Je marche jusqu'à la voiture comme on se déplacerait dans un rêve. Un sentiment de flottaison accompagne chacun de mes pas sur le bitume, et mes sens sont endormis. Je devrais sentir l'odeur des pluies qui se sont abattues toute la soirée sur la capitale, mais ce n'est pas le cas. Je devrais ressentir une douleur désagréable dans mes pieds à cause de mes talons hauts, mais ce n'est pas le cas. Enfin, je devrais éprouver de la rage devant le fait qu'un inconnu arrogant et dangereux me promène au gré de ses lubies, mais pour le moment, je ne ressens rien.

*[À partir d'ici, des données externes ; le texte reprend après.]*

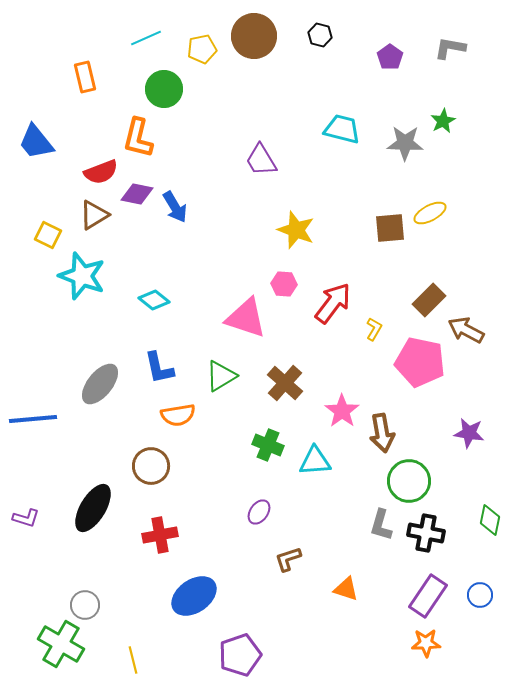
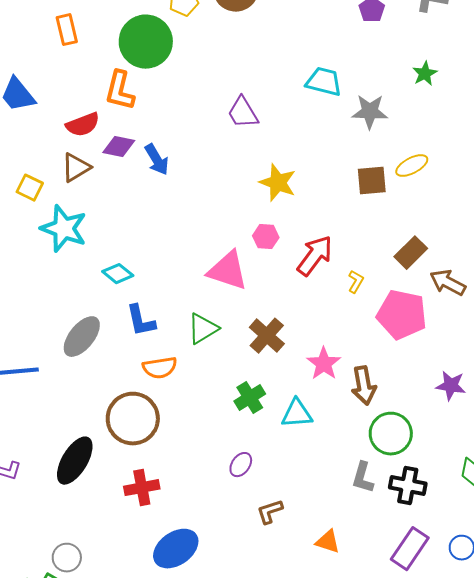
green circle: (164, 89) -> (146, 42), size x1.4
gray star: (405, 143) -> (370, 112), moved
cyan diamond: (154, 300) -> (118, 274), moved
green cross: (268, 445) -> (250, 398), turned 36
brown circle: (151, 466) -> (133, 419), size x1.4

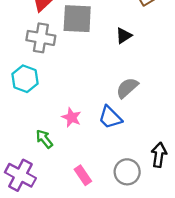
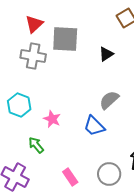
cyan hexagon: (25, 79) -> (19, 105), moved
pink star: (72, 117) -> (52, 119), moved

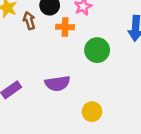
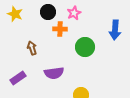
brown arrow: (29, 21) -> (32, 48), moved

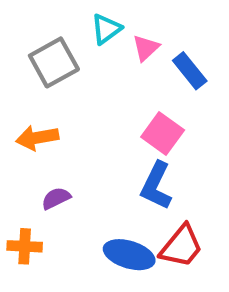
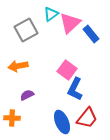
pink triangle: (146, 48) -> (70, 23), size x1.6
pink square: (163, 133) -> (67, 70), moved
blue ellipse: (129, 255) -> (62, 122), turned 50

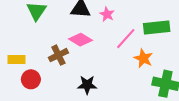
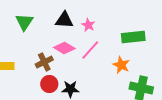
pink line: (126, 39) -> (90, 50), moved
red circle: (31, 79) -> (49, 84), moved

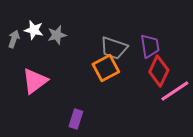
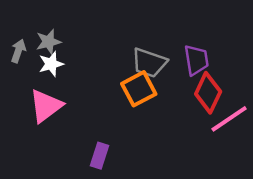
white star: (34, 30) -> (51, 64), moved, turned -30
gray star: (57, 35) -> (48, 42), moved

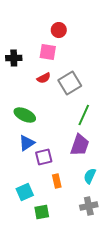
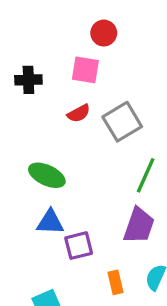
blue triangle: (27, 143) -> (50, 222), turned 36
orange rectangle: (57, 181) -> (115, 282), moved

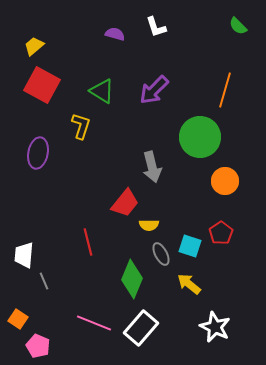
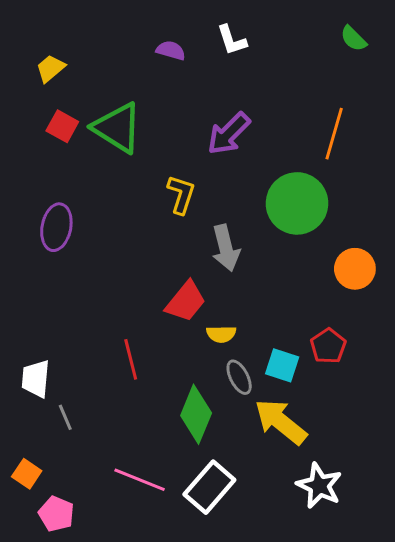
red square: (42, 85) -> (62, 126), size x0.6
green triangle: (102, 91) -> (117, 128), moved, size x1.4
yellow L-shape: (81, 126) -> (181, 195), moved
orange circle: (225, 181) -> (355, 269), moved
yellow arrow: (189, 284) -> (281, 422), size x1.5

Pavel me rappelle les brutes qui terrorisaient mon lycée. C'était le genre de bandits en devenir à vous enfoncer un bâton dans les côtes et qui, quand vous essayiez de vous défendre, vous frappait jusqu'à extorquer des excuses de vous. Vous savez, le genre de vaurien qui, au primaire, ne jouait jamais au toboggan à la récréation, car le risque de s'amuser aurait fait s'envoler en fumée son cœur démoniaque. Il préférait amplement rester debout sur le haut du toboggan pour empêcher les autres gamins de descendre. Voilà qui Pavel était : le Satan de la cour de récréation.

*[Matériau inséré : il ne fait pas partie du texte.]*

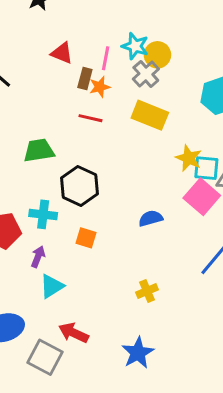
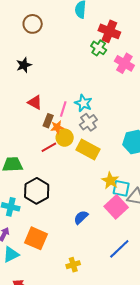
yellow circle: (157, 55) -> (65, 138), moved
red line: (91, 118) -> (49, 147), turned -49
blue semicircle: (151, 218) -> (81, 217), turned -35
orange square: (86, 238) -> (36, 238), moved, size x1.6

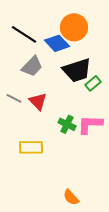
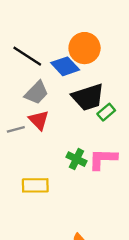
gray line: (14, 98) -> (16, 129), turned -42
red triangle: (38, 101) -> (39, 120), moved

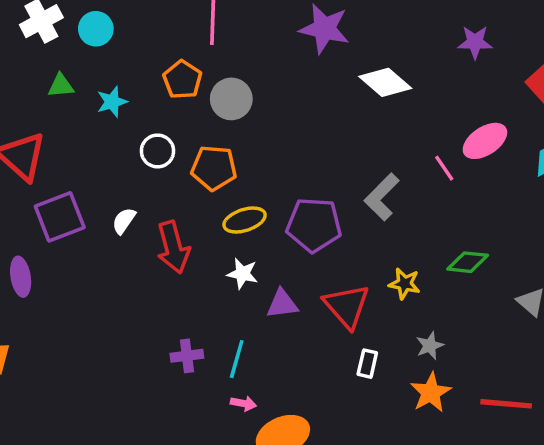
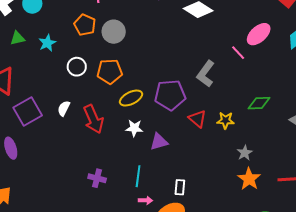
red triangle: (347, 306) -> (198, 119), moved, size x0.7
purple cross: (187, 356) -> (97, 178), moved, turned 30
white rectangle: (367, 364) -> (180, 187), moved

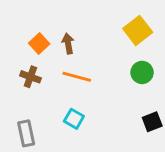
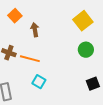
orange square: (39, 43) -> (15, 16), moved
orange line: (77, 77) -> (30, 59), moved

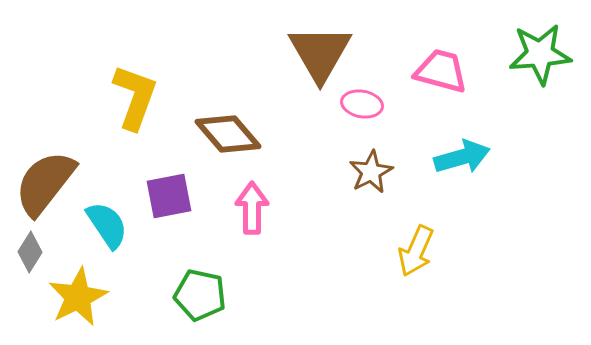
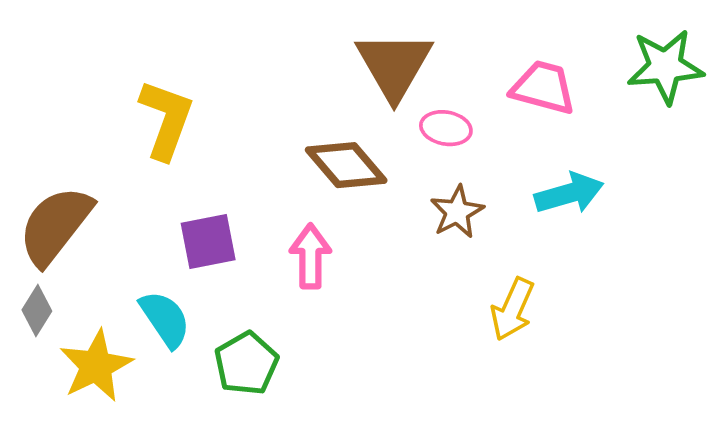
brown diamond: (228, 134) -> (346, 165), moved
cyan semicircle: (107, 225) -> (165, 319), moved
green pentagon: (200, 295) -> (246, 363), turned 30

Juste avant de monter dans la voiture, je noue mon imperméable beige autour de ma taille. Je l'ai acheté pour la seule et unique raison que, dedans, je me sens l'âme de la journaliste que je prétends être. Mais si je choisis de le porter en cette soirée humide, c'est parce qu'il cache mon corps de mon décolleté à mes cuisses. Si je peux m'en tirer durant toute notre escapade sans retirer mon manteau, je l'estimerai réussie.

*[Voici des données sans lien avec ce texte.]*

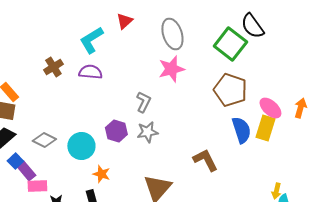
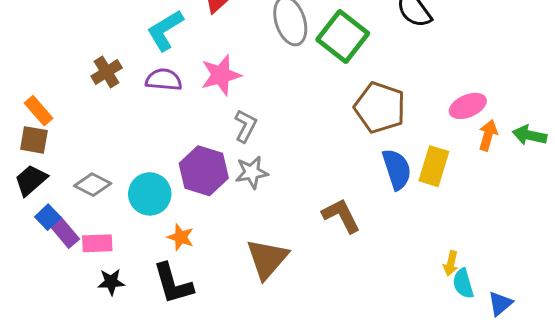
green square: (230, 44) -> (343, 36), moved
pink star: (171, 69) -> (221, 75), moved
pink ellipse: (270, 108) -> (468, 106), moved, turned -65
purple hexagon: (116, 131) -> (204, 171), size x1.4
pink rectangle: (37, 186) -> (97, 243), moved

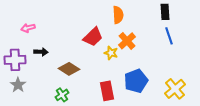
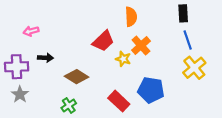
blue pentagon: (136, 81) -> (151, 90), turned 30
yellow cross: (175, 89) -> (194, 68), moved
red rectangle: (107, 91) -> (119, 101), turned -36

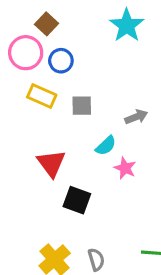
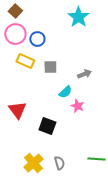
brown square: (46, 24) -> (15, 11), moved
red triangle: (51, 163) -> (17, 110), moved

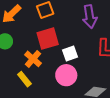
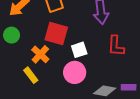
red square: (48, 39) -> (56, 34), turned 30

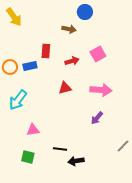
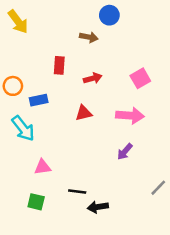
pink square: (98, 54) -> (140, 78), moved
blue rectangle: (30, 66) -> (39, 100), moved
cyan arrow: (18, 100) -> (23, 128), turned -75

Je m'installe à l'arrière de la Range et attache ma ceinture avant de croiser le regard du chauffeur à la moustache dans le rétroviseur central.

— Vous êtes éblouissante, señorita.

Son compliment me surprend, si bien qu'il me faut un petit moment pour réagir.

— Oh... merci.

Je jette un coup d'œil à ma droite. La lueur pâle de l'écran de Pavel éclaire son visage dans l'habitacle sombre. Il exsude toute l'indifférence du monde à mon égard et, allez savoir pourquoi, ça m'irrite.

— Vous avez changé de téléphone ? remarqué-je pour capter son attention.

— Pourquoi ? La kleptomane en vous souhaite mettre la main dessus ?

— Je ne suis pas une kleptomane. Juste une opportuniste.

— Et moi je ne suis pas un tueur à gages, juste un homme d'affaires.

C'est plus fort que moi : je ricane.

— Allez, c'est parti, murmure le chauffeur à la moustache. La balade sera courte. Au fait, moi c'est Oscar.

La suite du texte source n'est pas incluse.